During my first emergency room visit, the doctors just kind of blew me off(not surprisingly). They said it’s just a headache, gave me some caffeine/acetaminophen pills and sent me on my way. I never ended up taking any of the pills, because the hard stuff (800mg of Ibuprofen every 4hrs) wasn’t working I wasn’t going to put a bunch of pills in my system that I knew weren’t going to work. Two days later my mom got home from work and found me passed out face first on the floor in my bedroom, I had been there for 2 hours. She took me back to the emergency room, where they suddenly started to take me seriously. They ran an EKG, and a CT Scan. Those came back fine. They originally didn’t run an MRI because I had had a brain MRI 3 days prior and they wanted to see the results of that first. After everything looked fine with that, they decided to treat it as a headache, again. They pumped me full of Benadryl, Zofran, Dexamethasone(steroid), and Topamax and waited to see what happened. Unsurprisingly, nothing happened. I ended up getting admitted to the children’s hospital and from there we would decide what would happen next. Later that morning (I got admitted at like 3am) all of the doctors met and decided what the plan to treat me was going to be. They brought in both pediatric and adult neurology to see me. After a couple days of different drugs and absolutely no relief, the head of adult neurology mentioned I have a lumber puncture done to check the pressure in my head. It was this great idea that finally led the to a diagnosis of IIH. My pressure came back at 28, which anything above 20 is considered high. They put me on some meds to start absorbing any extra fluid that didn’t get drained off and hope that the meds would work. At first I didn’t take my diagnosis seriously. I didn’t know how serious it can be. It wasn’t until I learned that if my pressure got to high, that I could go blind, or have more neurological problems that I realized this was serious.

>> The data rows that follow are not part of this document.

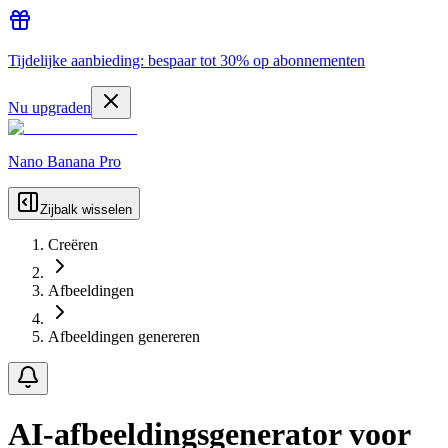
Tijdelijke aanbieding: bespaar tot 30% op abonnementen
Nu upgraden
Nano Banana Pro
Zijbalk wisselen
Creëren
Afbeeldingen
Afbeeldingen genereren
AI-afbeeldingsgenerator voor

Since my diagnosis, things have not been easy. I have been hospitalized 4 other times due to unbearable pain, my pressures have gotten dangerously high and I have had my meds raised over and over again with no improvement. I was having lumbar punctures every couple of months to relieve my pressure and it just kept building up. Eventually, my meds stopped working and we had run out of almost all my options.
October 2016 I had to have a shunt placed, this was the very last option. I was starting to lose my peripheral vision in both eyes and I was having constant IIH headaches. Before surgery I had to have a monitor called an Intracranial Pressure monitor placed in my skull to make sure that my pressures were constantly high and it wasn’t just random times. The monitor was in for 3 days and my pressure was really high for all 3 days. Two days after the monitor was removed, I had my surgery to place the shunt. It was a very rough recovery. I am 10 weeks out of surgery and recovery has gotten better, but is still rough. I am happy to say I haven’t had as many IIH headaches as before and my pressures don’t seem to be as high. My neurosurgeon is now just watching me for the future because shunts are known to cause problems. Hopefully that won’t be the case for me, but we don’t know what the future holds.
I hope with this post I am able to bring awareness to IIH. The more you know.